Section: New Results

Data Agregation, and address allocation in Wireless Networks

Participants : Alia Ghaddar, Tahiry Razafindralambo, Isabelle Simplot-Ryl, David Simplot-Ryl.

A primary purpose of sensing in a sensor network is to collect and aggregate information about a phenomenon of interest. The batteries on today's wireless sensor barely last a few days, and nodes typically expend a lot of energy in computation and wireless communication. Hence, the energy efficiency of the system is a major issue. Aggregation techniques were used to reduce the amount of data communication generated by sensors. Depending on the data type, ARMA series and forecasting are possible ways to reduce data transmission. In [20] , we propose different data aggregation algorithms based on the AutoRegressive model built at each sensor to predict local readings. The experiments show that it is possible not only to reduce the frequency of the AR re-parametrization but also to decrease the number of computational operations and hence increasing the node's lifetime which of course affects on the longevity of the network.

In [5] , we present for mobile ad hoc networks an efficient distributed address allocation protocol which is immune to topology changes caused by node's mobility.
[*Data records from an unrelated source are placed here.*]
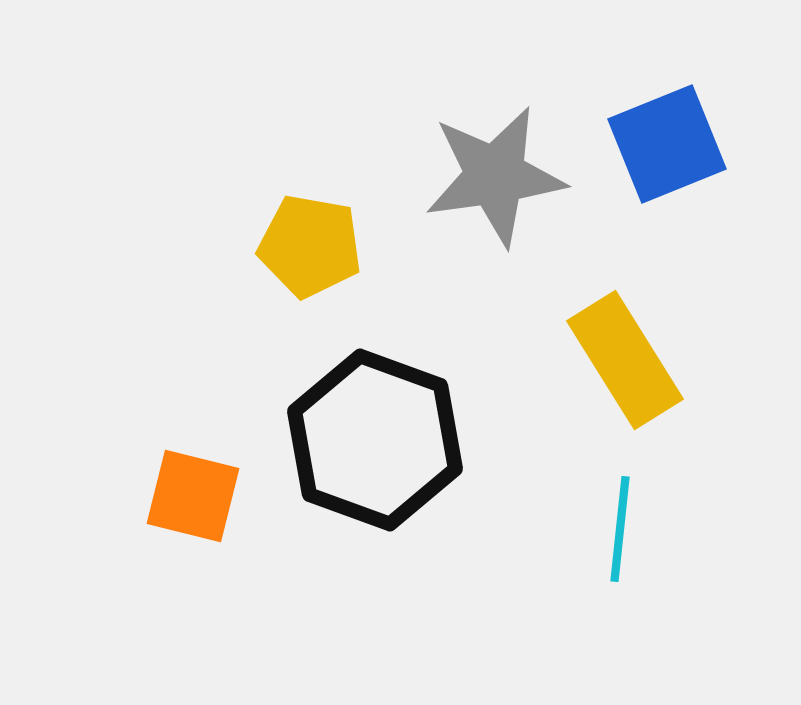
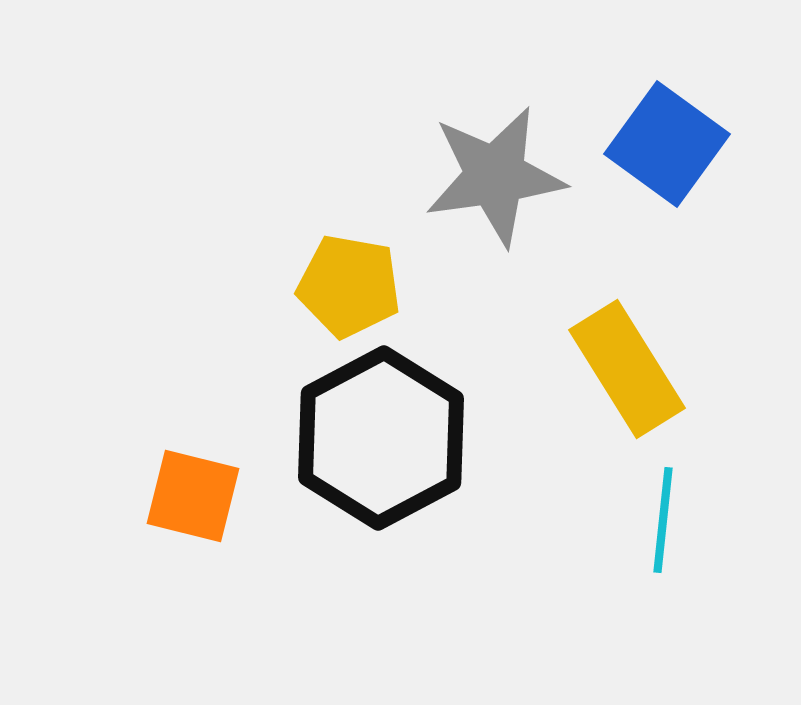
blue square: rotated 32 degrees counterclockwise
yellow pentagon: moved 39 px right, 40 px down
yellow rectangle: moved 2 px right, 9 px down
black hexagon: moved 6 px right, 2 px up; rotated 12 degrees clockwise
cyan line: moved 43 px right, 9 px up
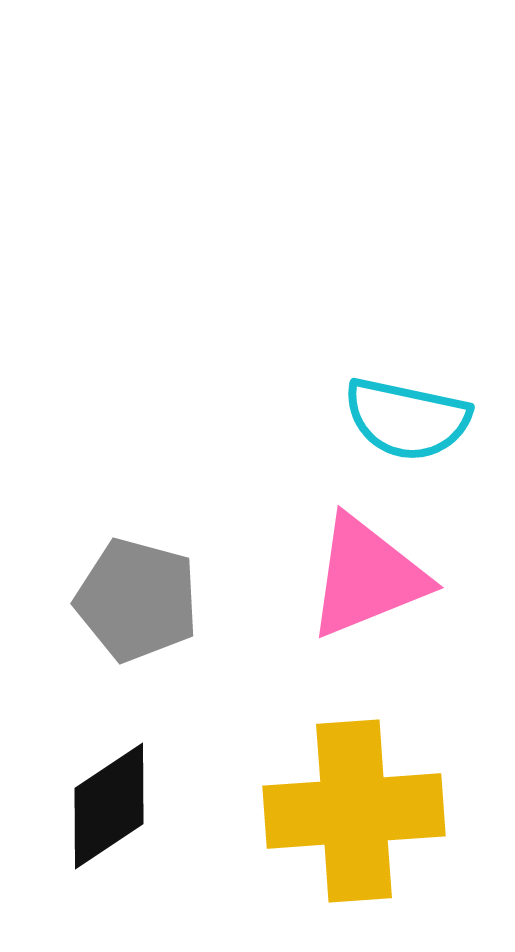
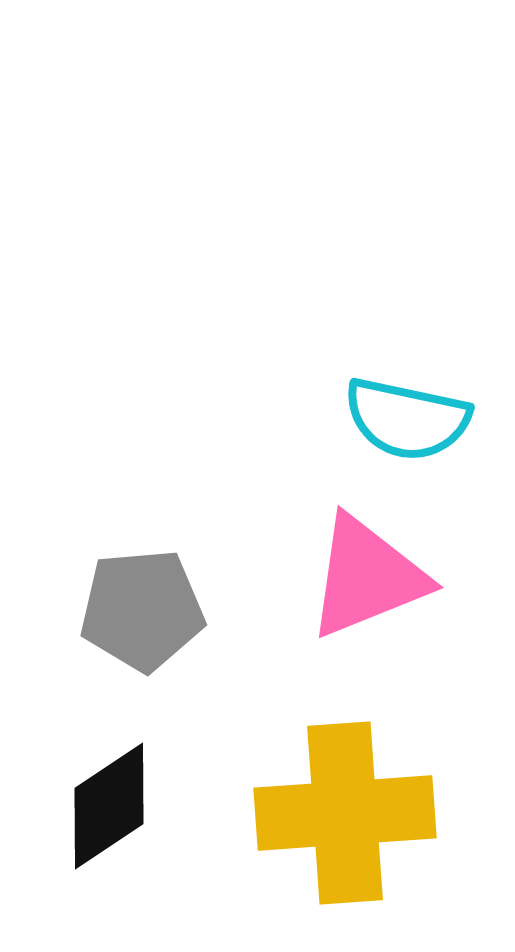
gray pentagon: moved 5 px right, 10 px down; rotated 20 degrees counterclockwise
yellow cross: moved 9 px left, 2 px down
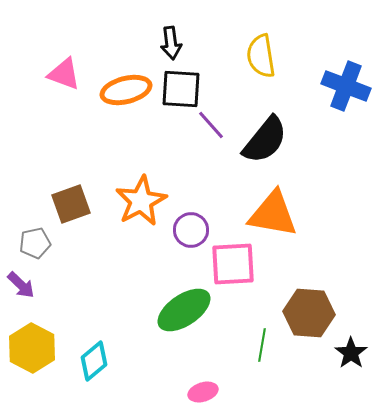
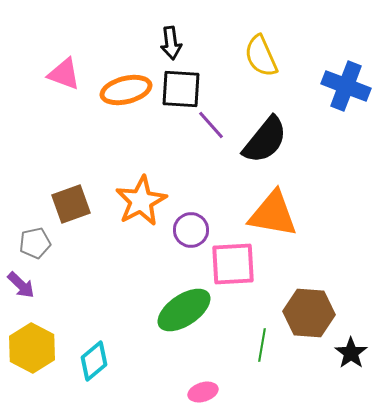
yellow semicircle: rotated 15 degrees counterclockwise
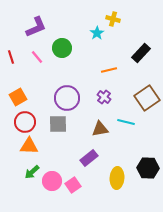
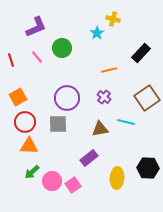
red line: moved 3 px down
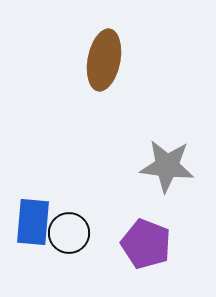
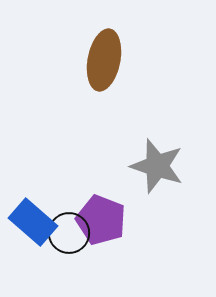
gray star: moved 10 px left; rotated 12 degrees clockwise
blue rectangle: rotated 54 degrees counterclockwise
purple pentagon: moved 45 px left, 24 px up
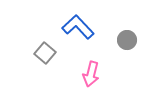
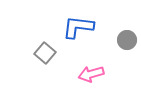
blue L-shape: rotated 40 degrees counterclockwise
pink arrow: rotated 60 degrees clockwise
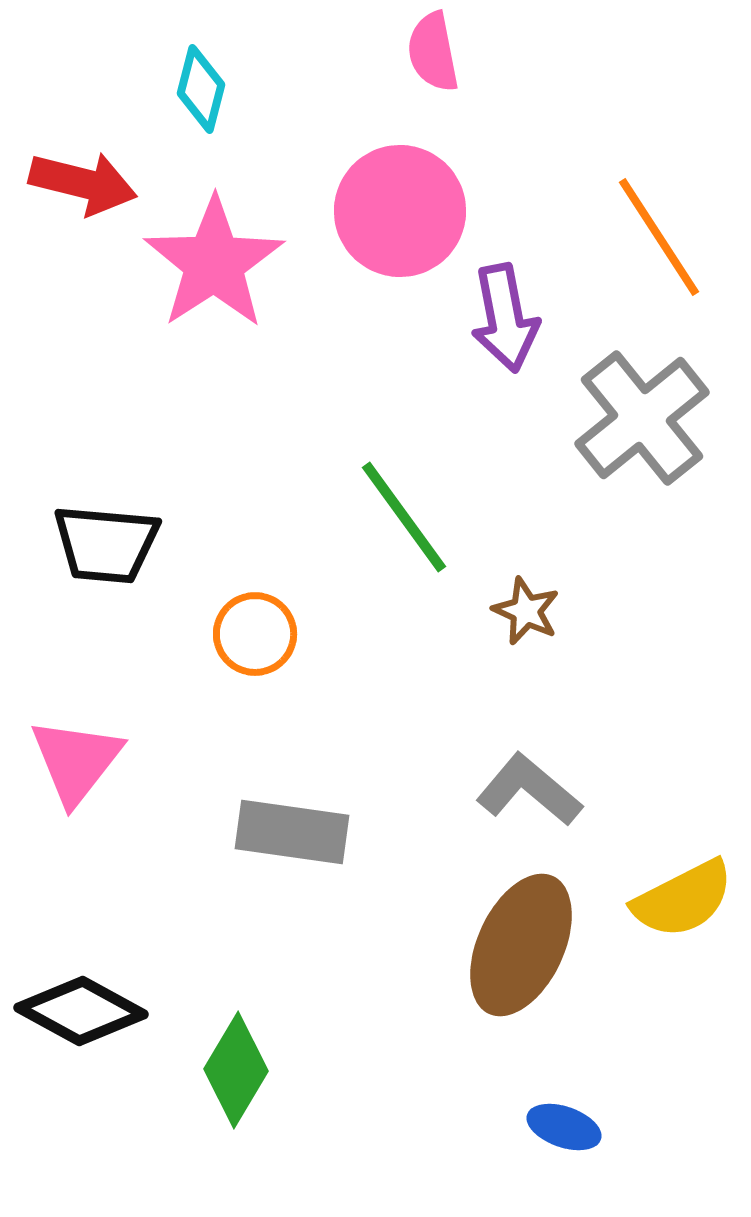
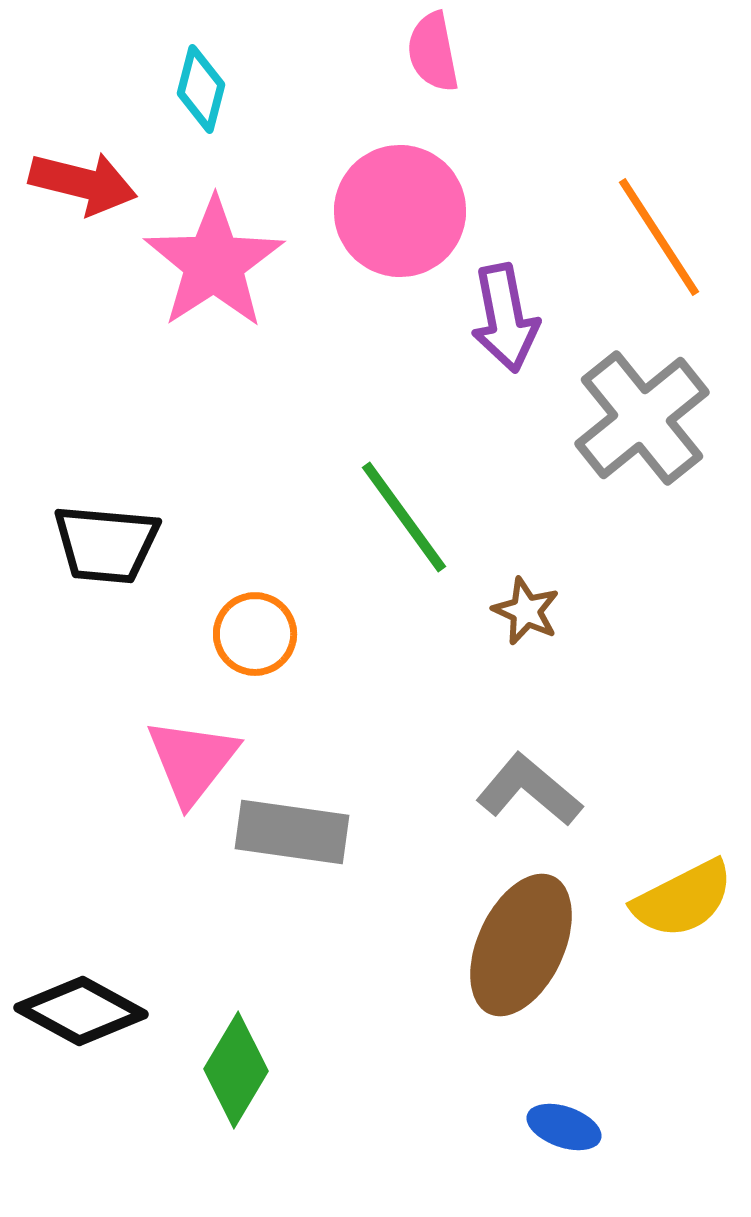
pink triangle: moved 116 px right
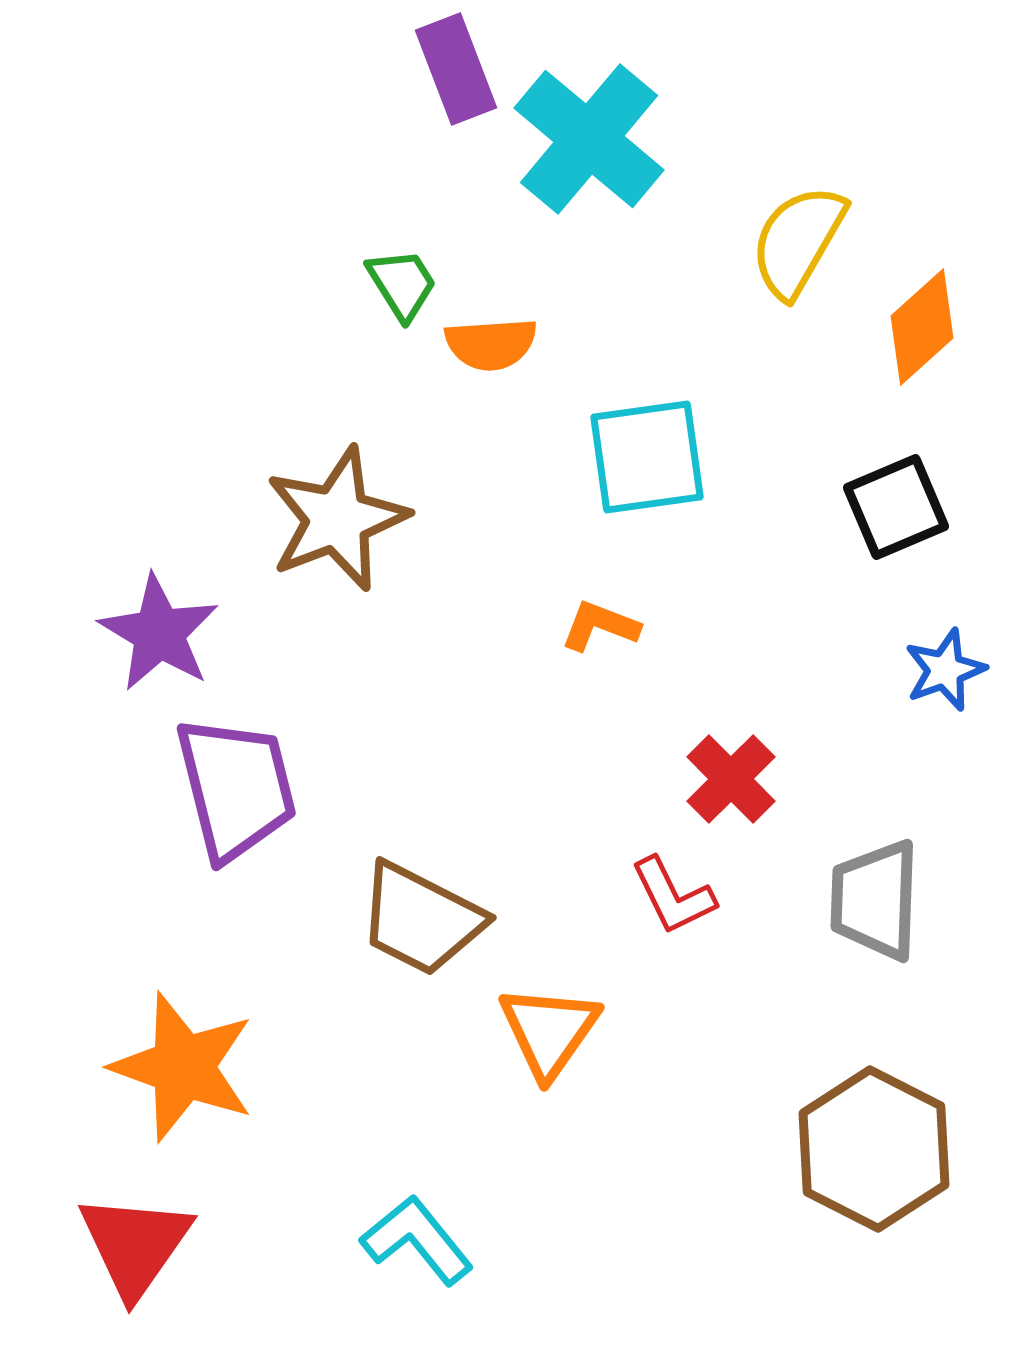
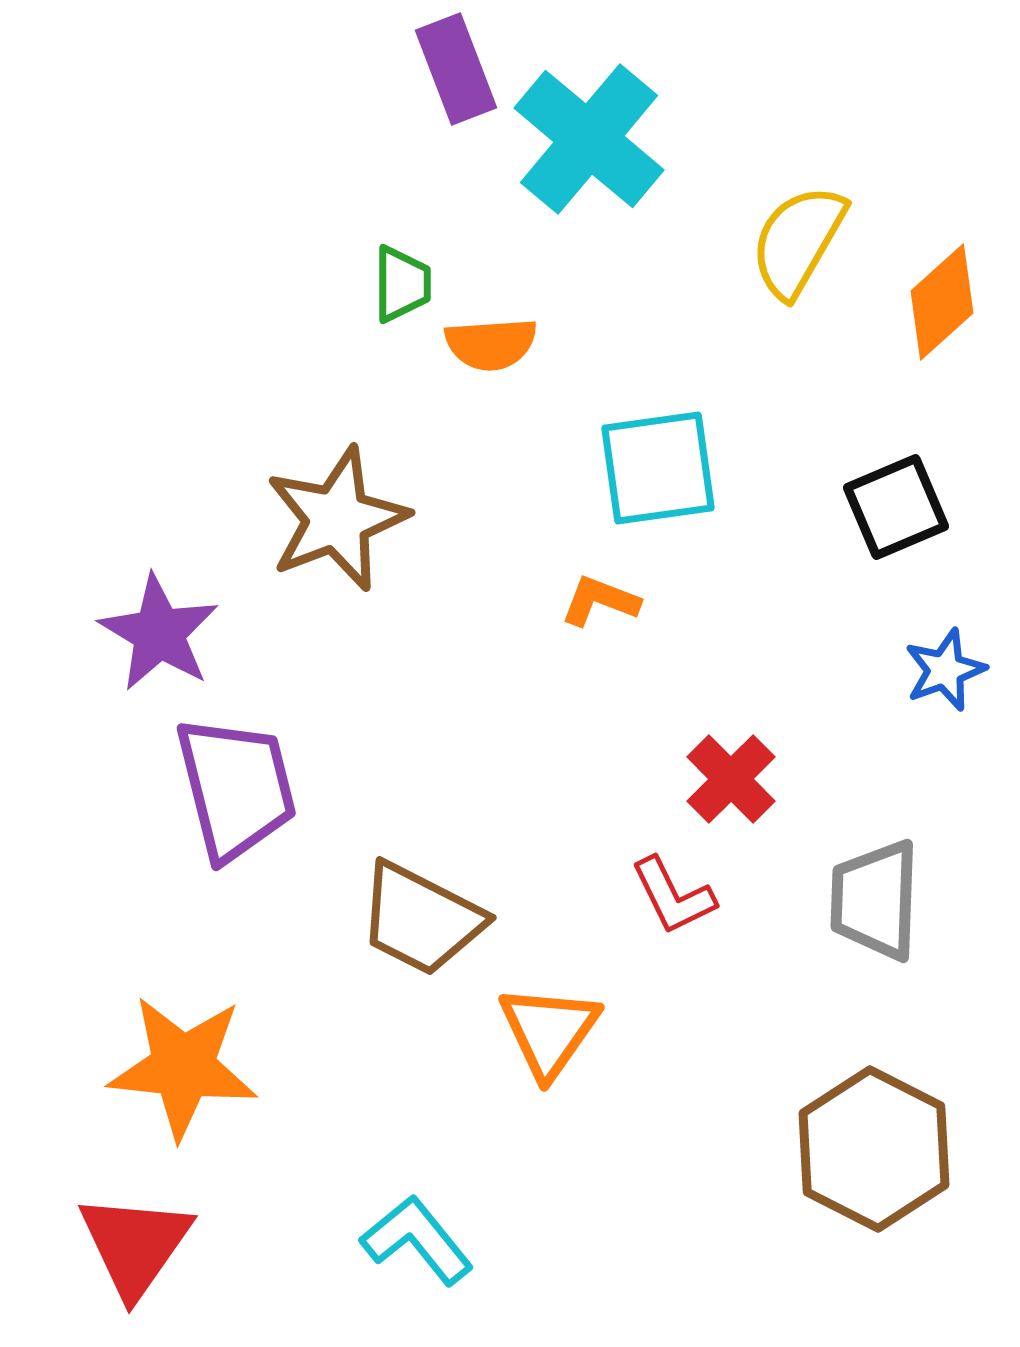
green trapezoid: rotated 32 degrees clockwise
orange diamond: moved 20 px right, 25 px up
cyan square: moved 11 px right, 11 px down
orange L-shape: moved 25 px up
orange star: rotated 14 degrees counterclockwise
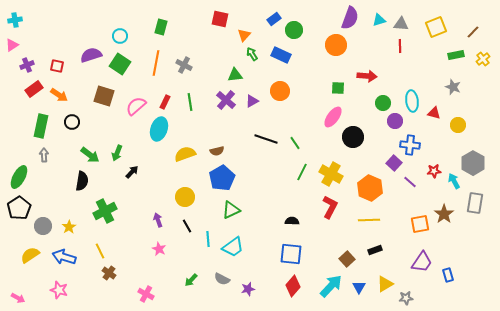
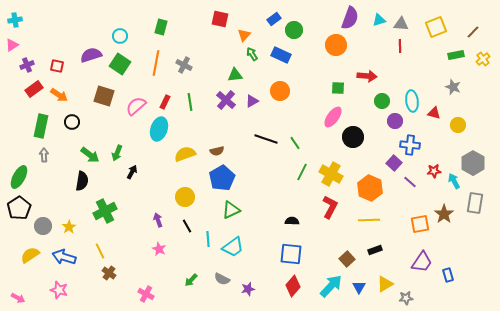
green circle at (383, 103): moved 1 px left, 2 px up
black arrow at (132, 172): rotated 16 degrees counterclockwise
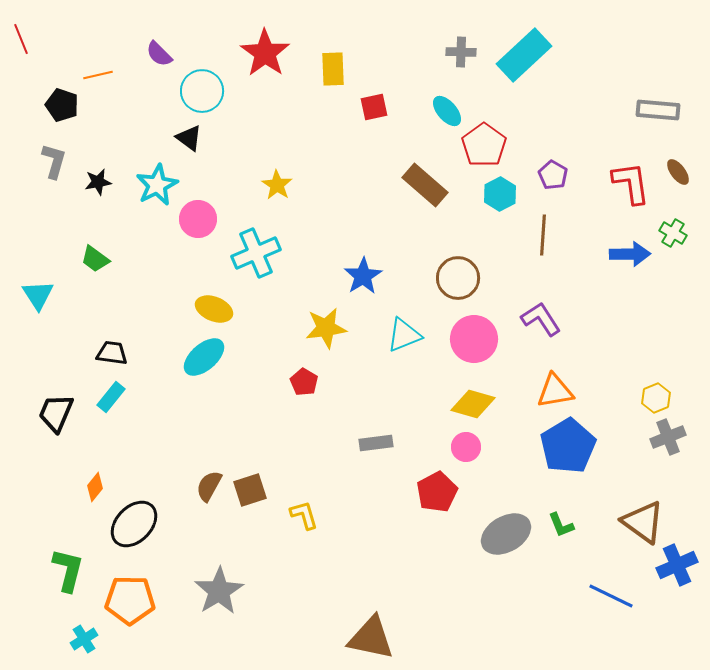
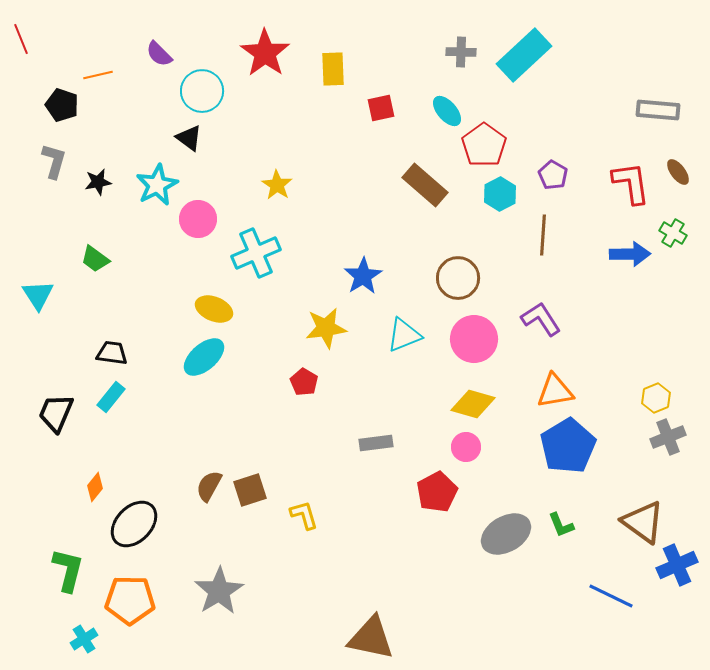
red square at (374, 107): moved 7 px right, 1 px down
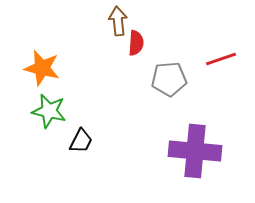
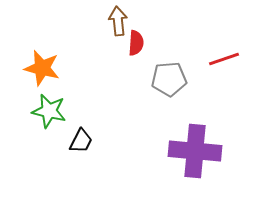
red line: moved 3 px right
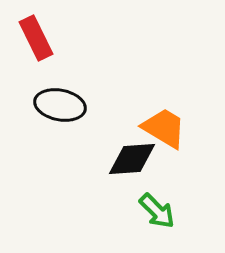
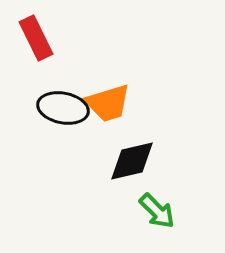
black ellipse: moved 3 px right, 3 px down
orange trapezoid: moved 56 px left, 25 px up; rotated 132 degrees clockwise
black diamond: moved 2 px down; rotated 9 degrees counterclockwise
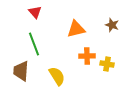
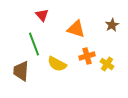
red triangle: moved 7 px right, 3 px down
brown star: rotated 24 degrees clockwise
orange triangle: rotated 30 degrees clockwise
orange cross: rotated 14 degrees counterclockwise
yellow cross: rotated 24 degrees clockwise
yellow semicircle: moved 12 px up; rotated 150 degrees clockwise
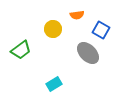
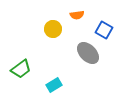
blue square: moved 3 px right
green trapezoid: moved 19 px down
cyan rectangle: moved 1 px down
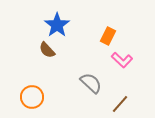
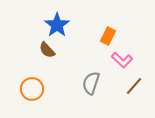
gray semicircle: rotated 115 degrees counterclockwise
orange circle: moved 8 px up
brown line: moved 14 px right, 18 px up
Contrary to the common belief that mobility makes protocol design more difficult, we show that node's mobility can, in fact, be useful to provide efficient address allocation in ad hoc networks. In our protocol, each node that has been assigned an address manages a disjoint subset of free addresses independently. By taking advantage of node mobility, we can achieve roughly even distribution of free addresses amongst nodes in the system, which enables a new joining node to be configured by its neighbors via only local communication. Theoretical analysis and extensive simulation results are presented. We show that most of the address allocation requests can be processed in a timely fashion via local communication in the requester's neighborhood with time and message complexity in the order of node's degree, regardless of the network size.